Güney yarım küre yıldızları, parlak bir Samanyolu, penguenler, yeni bir ülke ve yeni bir şehir derken... Fark ettim ki yukarıdaki kadar mükemmel olmasa bile kayda değer bir Samanyolu fotoğrafı çekemeden dönersem CapeTown'dan, gözüm açık gidicem bu dünyadan. O yüzden ucuz, yeni başlayanlar için makul ama adi olmayan bir DSLR arayışına giriştim. Arkadaşım Canon 550D önerdi. Burdaki fiyatı Türkiye'dekinin neredeyse yarısı ama burada kredi kartına taksit yapmıyorlar nedense. Trink para olunca burdan almak zor ama taksitle bile olsa Türkiye'den almak çok anlamsız. Hal böyle olunca ben de Canon 1000D'ye bakıyorum şu sıralar, ama sevdicek pek beğenmedi onu da.

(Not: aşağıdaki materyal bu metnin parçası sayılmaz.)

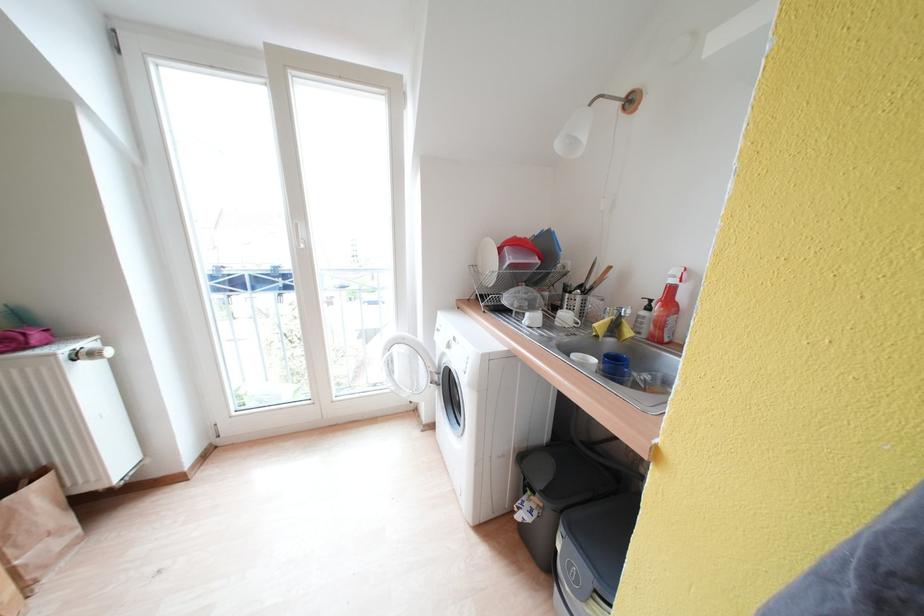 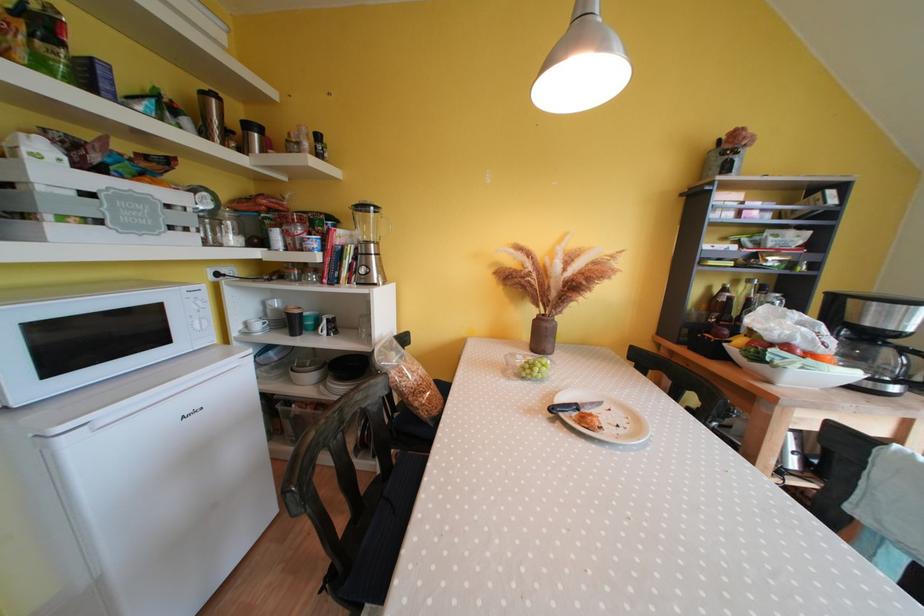 Based on the continuous images, in which direction is the camera rotating?

The rotation direction of the camera is left-down. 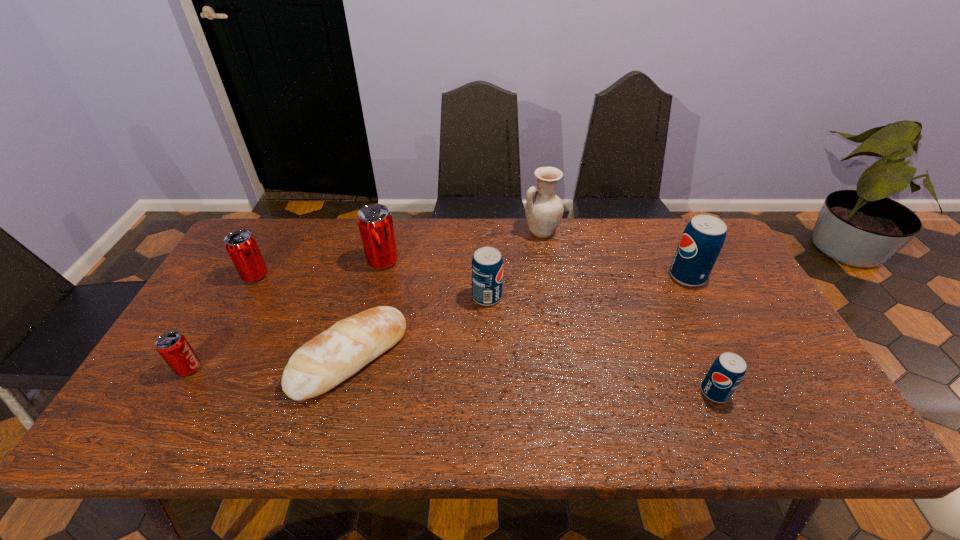 The image size is (960, 540). I want to click on vacant space located on the right of the bread, so click(458, 357).

Identify the location of pottery present at the far edge. The width and height of the screenshot is (960, 540). (544, 210).

Where is `soda can positioned at the far edge`? soda can positioned at the far edge is located at coordinates (375, 223).

You are a GUI agent. You are given a task and a screenshot of the screen. Output one action in this format:
    pyautogui.click(x=<x>, y=<y>)
    Task: Click on the object that is at the right edge
    The width and height of the screenshot is (960, 540).
    Given the screenshot: What is the action you would take?
    pyautogui.click(x=703, y=238)

The width and height of the screenshot is (960, 540). In the image, there is a desktop. Find the location of `free space at the far edge`. free space at the far edge is located at coordinates (413, 251).

At what (x,y) coordinates should I click in order to perform the action: click on free spot at the near edge of the desktop. Please return your answer as a coordinate pair (x, y). The width and height of the screenshot is (960, 540). Looking at the image, I should click on (228, 421).

In the image, there is a desktop. Where is `free space at the right edge`? free space at the right edge is located at coordinates (763, 399).

The image size is (960, 540). In order to click on vacant region at the far left corner of the desktop in this screenshot , I will do `click(259, 218)`.

The height and width of the screenshot is (540, 960). I want to click on vacant area at the near left corner of the desktop, so click(x=185, y=414).

You are a GUI agent. You are given a task and a screenshot of the screen. Output one action in this format:
    pyautogui.click(x=<x>, y=<y>)
    Task: Click on the vacant position at the near right corner of the desktop
    
    Given the screenshot: What is the action you would take?
    pyautogui.click(x=790, y=425) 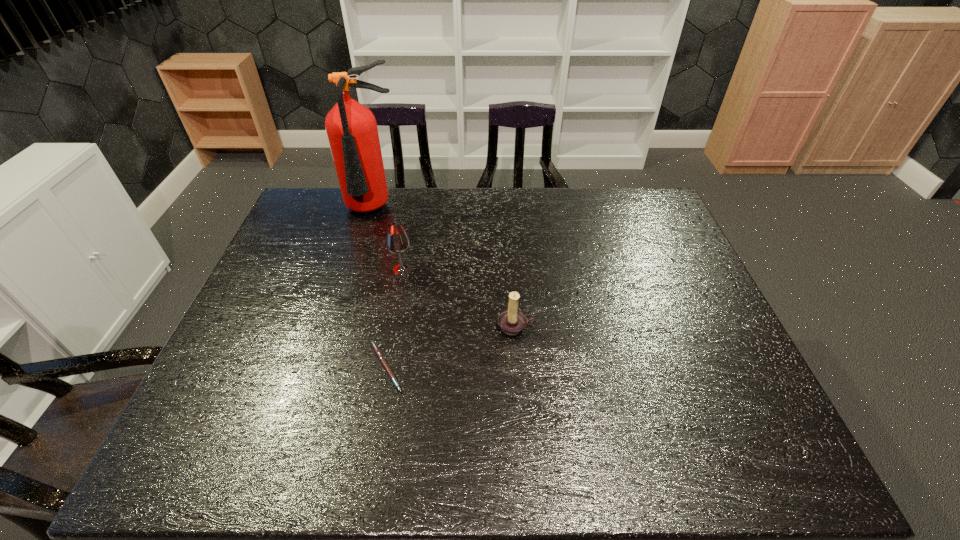 What are the coordinates of `fire extinguisher` in the screenshot? It's located at (351, 128).

At what (x,y) coordinates should I click in order to perform the action: click on the tallest object. Please return your answer as a coordinate pair (x, y). Looking at the image, I should click on (351, 128).

Locate an element on the screen. The height and width of the screenshot is (540, 960). wineglass is located at coordinates (397, 241).

Find the location of a particular element. Image resolution: width=960 pixels, height=540 pixels. the third farthest object is located at coordinates (512, 322).

Find the location of `candle holder`. candle holder is located at coordinates (512, 322).

Locate an element on the screen. pen is located at coordinates pyautogui.click(x=378, y=353).

You are a GUI agent. You are given a task and a screenshot of the screen. Output one action in this format:
    pyautogui.click(x=<x>, y=<y>)
    Task: Click on the shortest object
    The image size is (960, 540).
    Given the screenshot: What is the action you would take?
    pyautogui.click(x=378, y=353)

Where is `free space located 0.070m at the nozzle of the farthest object`? The image size is (960, 540). free space located 0.070m at the nozzle of the farthest object is located at coordinates (364, 245).

Locate an element on the screen. The image size is (960, 540). vacant region located on the right of the wineglass is located at coordinates (488, 269).

Where is `free space located 0.130m on the wick of the third tallest object`? This screenshot has height=540, width=960. free space located 0.130m on the wick of the third tallest object is located at coordinates (520, 382). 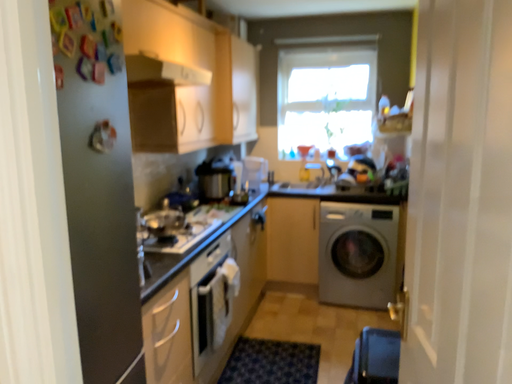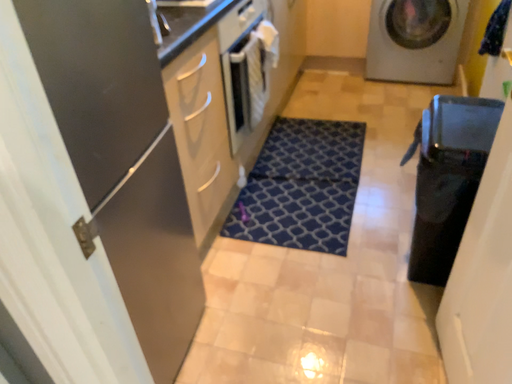 Question: Which way did the camera rotate in the video?

Choices:
 (A) rotated downward
 (B) rotated upward

Answer: (A) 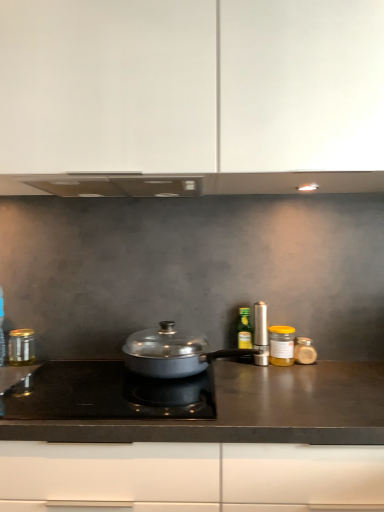 Question: Considering the relative sizes of silver metallic salt shaker at right, the 3th kitchen appliance positioned from the right, and black matte countertop at center in the image provided, is silver metallic salt shaker at right, the 3th kitchen appliance positioned from the right, shorter than black matte countertop at center?

Choices:
 (A) no
 (B) yes

Answer: (B)

Question: From the image's perspective, is silver metallic salt shaker at right, which is counted as the fourth kitchen appliance, starting from the left, located beneath black matte countertop at center?

Choices:
 (A) no
 (B) yes

Answer: (A)

Question: Is silver metallic salt shaker at right, which is counted as the fourth kitchen appliance, starting from the left, taller than black matte countertop at center?

Choices:
 (A) no
 (B) yes

Answer: (A)

Question: Is silver metallic salt shaker at right, the 3th kitchen appliance positioned from the right, bigger than black matte countertop at center?

Choices:
 (A) no
 (B) yes

Answer: (A)

Question: From a real-world perspective, does silver metallic salt shaker at right, the 3th kitchen appliance positioned from the right, stand above black matte countertop at center?

Choices:
 (A) no
 (B) yes

Answer: (B)

Question: Is silver metallic salt shaker at right, which is counted as the fourth kitchen appliance, starting from the left, turned away from black matte countertop at center?

Choices:
 (A) yes
 (B) no

Answer: (B)

Question: Is silver metallic salt shaker at right, which is counted as the fourth kitchen appliance, starting from the left, in front of black glass cooktop at center?

Choices:
 (A) no
 (B) yes

Answer: (A)

Question: Is black glass cooktop at center completely or partially inside silver metallic salt shaker at right, which is counted as the fourth kitchen appliance, starting from the left?

Choices:
 (A) no
 (B) yes

Answer: (A)

Question: From the image's perspective, is silver metallic salt shaker at right, which is counted as the fourth kitchen appliance, starting from the left, located beneath black glass cooktop at center?

Choices:
 (A) yes
 (B) no

Answer: (B)

Question: Does silver metallic salt shaker at right, which is counted as the fourth kitchen appliance, starting from the left, appear on the right side of black glass cooktop at center?

Choices:
 (A) no
 (B) yes

Answer: (B)

Question: Is silver metallic salt shaker at right, the 3th kitchen appliance positioned from the right, facing away from black glass cooktop at center?

Choices:
 (A) yes
 (B) no

Answer: (B)

Question: Is silver metallic salt shaker at right, which is counted as the fourth kitchen appliance, starting from the left, positioned beyond the bounds of black glass cooktop at center?

Choices:
 (A) no
 (B) yes

Answer: (B)

Question: Could you tell me if white matte cabinet at upper center is facing translucent glass jar at right, acting as the 6th kitchen appliance starting from the left?

Choices:
 (A) yes
 (B) no

Answer: (B) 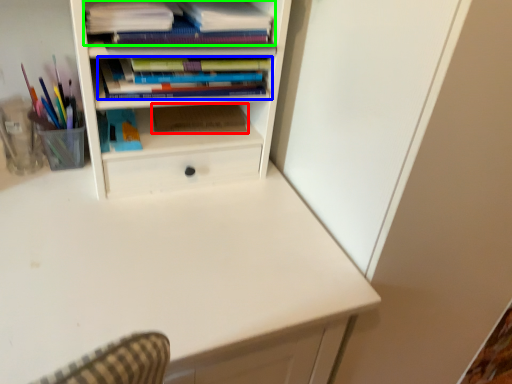 Question: Based on their relative distances, which object is farther from paperback book (highlighted by a red box)? Choose from book (highlighted by a blue box) and book (highlighted by a green box).

Choices:
 (A) book
 (B) book

Answer: (B) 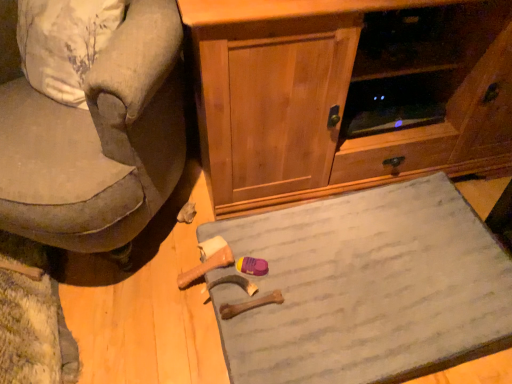 Question: From a real-world perspective, does gray fabric doormat at lower center sit lower than wooden cabinet at center?

Choices:
 (A) no
 (B) yes

Answer: (B)

Question: Is gray fabric doormat at lower center wider than wooden cabinet at center?

Choices:
 (A) yes
 (B) no

Answer: (B)

Question: Considering the relative sizes of gray fabric doormat at lower center and wooden cabinet at center in the image provided, is gray fabric doormat at lower center taller than wooden cabinet at center?

Choices:
 (A) yes
 (B) no

Answer: (B)

Question: From a real-world perspective, is gray fabric doormat at lower center over wooden cabinet at center?

Choices:
 (A) yes
 (B) no

Answer: (B)

Question: Is gray fabric doormat at lower center in contact with wooden cabinet at center?

Choices:
 (A) yes
 (B) no

Answer: (B)

Question: Is point (328, 180) closer or farther from the camera than point (131, 9)?

Choices:
 (A) closer
 (B) farther

Answer: (B)

Question: Considering their positions, is wooden cabinet at center located in front of or behind velvet gray armchair at left?

Choices:
 (A) front
 (B) behind

Answer: (B)

Question: Is wooden cabinet at center bigger or smaller than velvet gray armchair at left?

Choices:
 (A) small
 (B) big

Answer: (B)

Question: From a real-world perspective, is wooden cabinet at center positioned above or below velvet gray armchair at left?

Choices:
 (A) above
 (B) below

Answer: (A)

Question: Considering the positions of gray fabric doormat at lower center and wooden cabinet at center in the image, is gray fabric doormat at lower center bigger or smaller than wooden cabinet at center?

Choices:
 (A) big
 (B) small

Answer: (B)

Question: From the image's perspective, is gray fabric doormat at lower center located above or below wooden cabinet at center?

Choices:
 (A) above
 (B) below

Answer: (B)

Question: Is gray fabric doormat at lower center inside the boundaries of wooden cabinet at center, or outside?

Choices:
 (A) inside
 (B) outside

Answer: (B)

Question: From a real-world perspective, is gray fabric doormat at lower center physically located above or below wooden cabinet at center?

Choices:
 (A) below
 (B) above

Answer: (A)

Question: In the image, is gray fabric doormat at lower center positioned in front of or behind velvet gray armchair at left?

Choices:
 (A) behind
 (B) front

Answer: (A)

Question: Is gray fabric doormat at lower center situated inside velvet gray armchair at left or outside?

Choices:
 (A) inside
 (B) outside

Answer: (B) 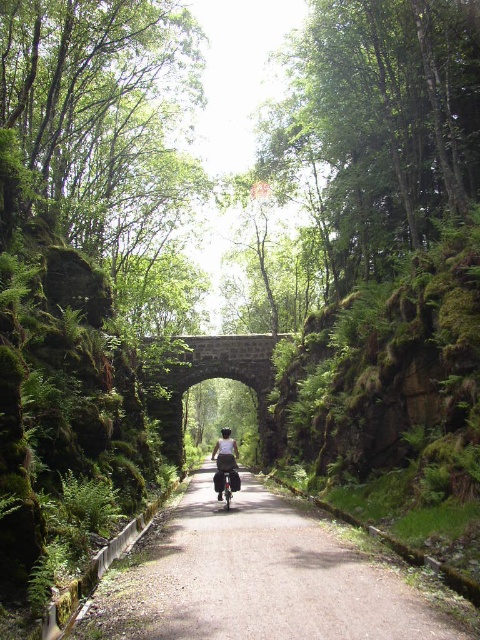 Who is positioned more to the left, gravel road at center or stone archway at center?

From the viewer's perspective, stone archway at center appears more on the left side.

Measure the distance from gravel road at center to stone archway at center.

gravel road at center is 181.60 feet away from stone archway at center.

What do you see at coordinates (264, 577) in the screenshot?
I see `gravel road at center` at bounding box center [264, 577].

Identify the location of gravel road at center. (264, 577).

Consider the image. Is gravel road at center to the left of white fabric shirt at center from the viewer's perspective?

Answer: In fact, gravel road at center is to the right of white fabric shirt at center.

Is point (408, 568) closer to viewer compared to point (228, 468)?

That is True.

You are a GUI agent. You are given a task and a screenshot of the screen. Output one action in this format:
    pyautogui.click(x=<x>, y=<y>)
    Task: Click on the gravel road at center
    The width and height of the screenshot is (480, 640).
    Given the screenshot: What is the action you would take?
    pyautogui.click(x=264, y=577)

Is stone archway at center wider than white fabric shirt at center?

Indeed, stone archway at center has a greater width compared to white fabric shirt at center.

Locate an element on the screen. The height and width of the screenshot is (640, 480). stone archway at center is located at coordinates (208, 378).

Which is in front, point (240, 340) or point (220, 454)?

Point (220, 454) is more forward.

Locate an element on the screen. This screenshot has width=480, height=640. stone archway at center is located at coordinates (208, 378). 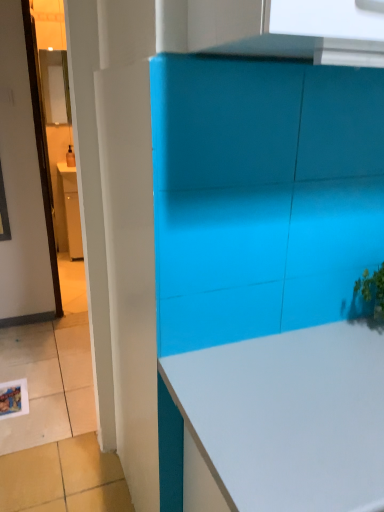 The image size is (384, 512). Identify the location of free space above white glossy countertop at lower right (from a real-world perspective). (314, 386). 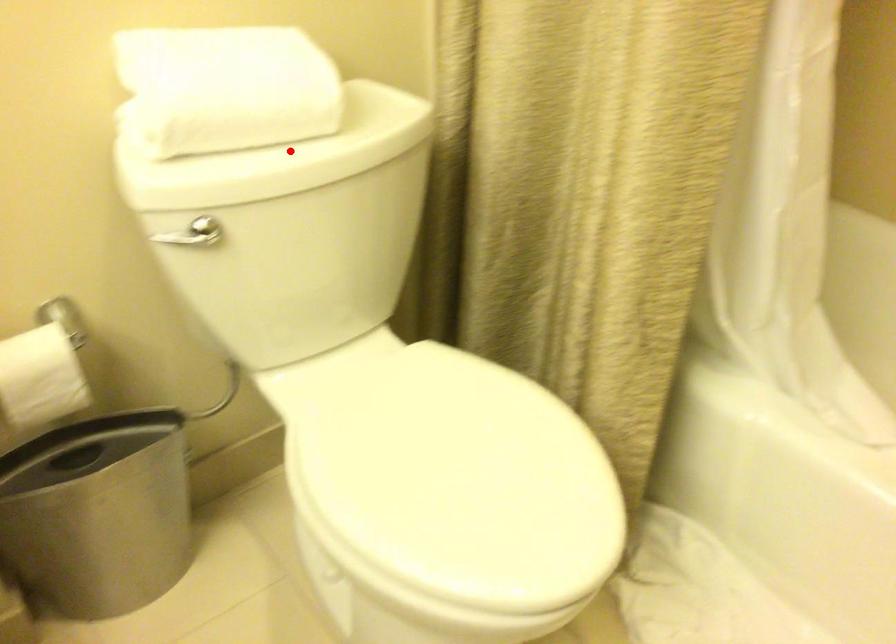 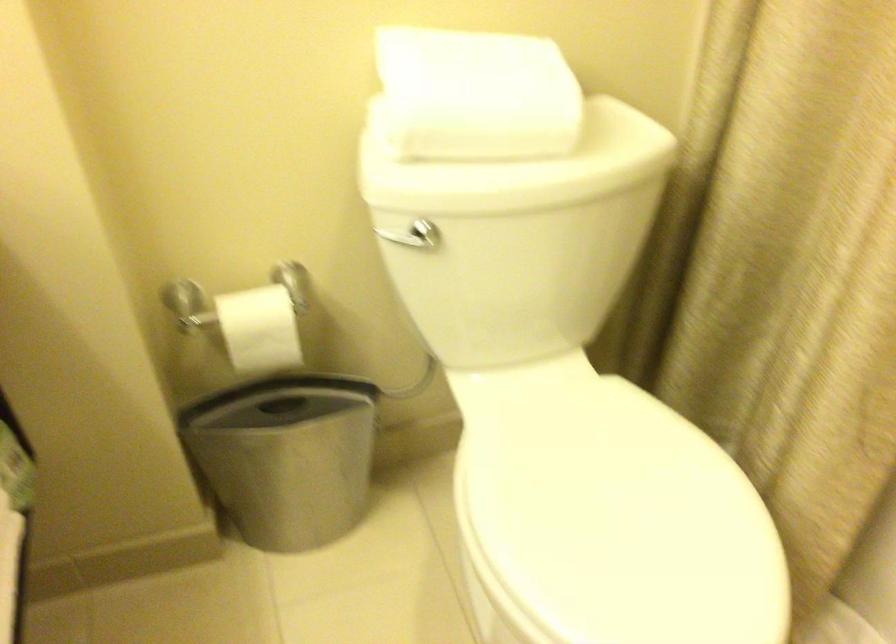 Find the pixel in the second image that matches the highlighted location in the first image.

(519, 167) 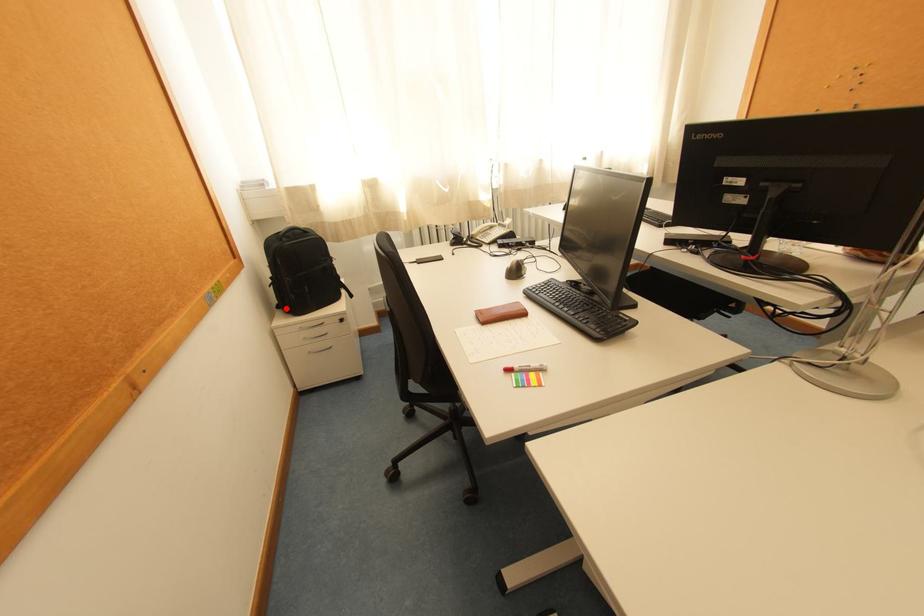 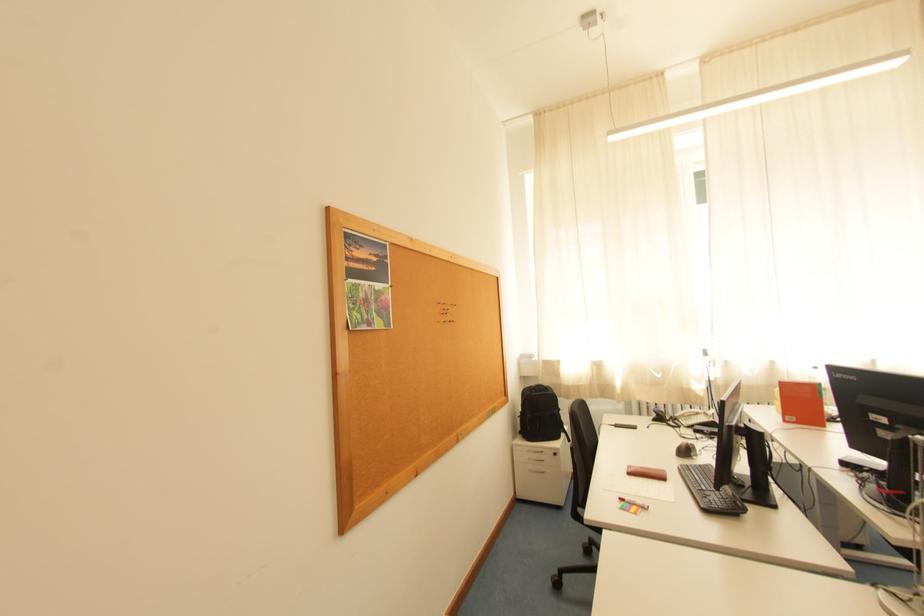 Find the pixel in the second image that matches the highlighted location in the first image.

(528, 434)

Sözün özü arkadaşlar, DSLR makineler hakkında fikri olan varsa birkaç satır bişiyler yazarsa çok mutlu olurum.

10 Mart 2010 Çarşamba

Süpriz!

Şurada Yurtiçi Kargo'nun Kayseri'deki hizmetlerinden ne kadar memnuniyetsiz olduğumu ve şikayet mektubu yazdığımı anlatmıştım ya hani... Bugün öğle sularında kapı çaldı, ATOM olarak ancak kahvaltı masasındaydık, St.Ziza kalktı, kapıya baktı. Bana kargo gelmiş. Halbuki herhangi bir paket beklemiyordum. Tabii ki ilk anda en kötüsü geldi aklıma, geçen gün teknik servise gönderdiğim netbook'u geri mi göndermişlerdi yoksa? İyi olasılık, Zerrincim'in bana bir süpriz yapması..? Hiç biri değil, paket içinde bir netbook barındıramayacak kadar küçük ve İstanbul'dan geliyor. Gönderen: Yurtiçi Kargo?! Evrakları imzaladım, paketi alıp salona geçtim.
Ve bakın içinden ne çıktı:

Yurtiçi Kargo bana çikolata göndermiş! :)

Çikolata ile gönlümü aldılar ama bakalım hizmet kalitelerinde bir değişiklik olacak mı?